:: Exercise goal ::
Transcribe every entry that follows, word for word, and omit the images.

▽

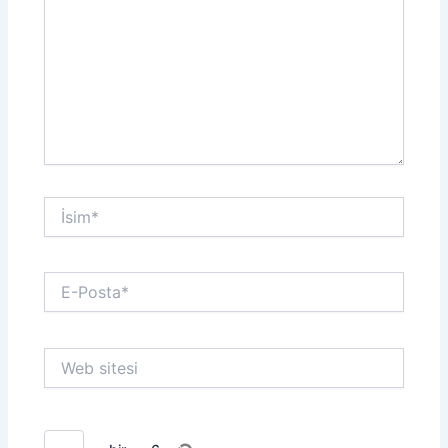
İsim*
E-
Posta*
Web
sitesi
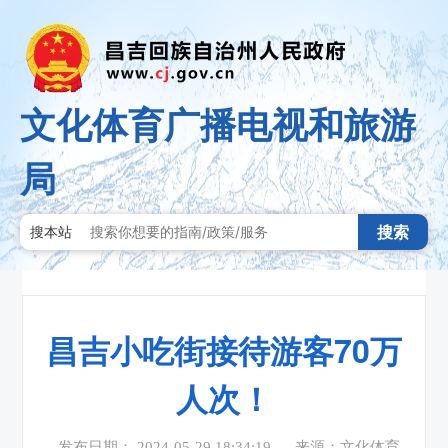
文化体育广播电视和旅游
局
搜索
搜本站
昌吉小吃街接待游客70万
人次！
发布日期： 2024-05-29 18:34:19
来源：文化体育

△

:: Written answer ::
İsim*
E-
Posta*
Web
sitesi
文化体育广播电视和旅游
局
搜索
搜本站
昌吉小吃街接待游客70万
人次！
发布日期： 2024-05-29 18:34:19
来源：文化体育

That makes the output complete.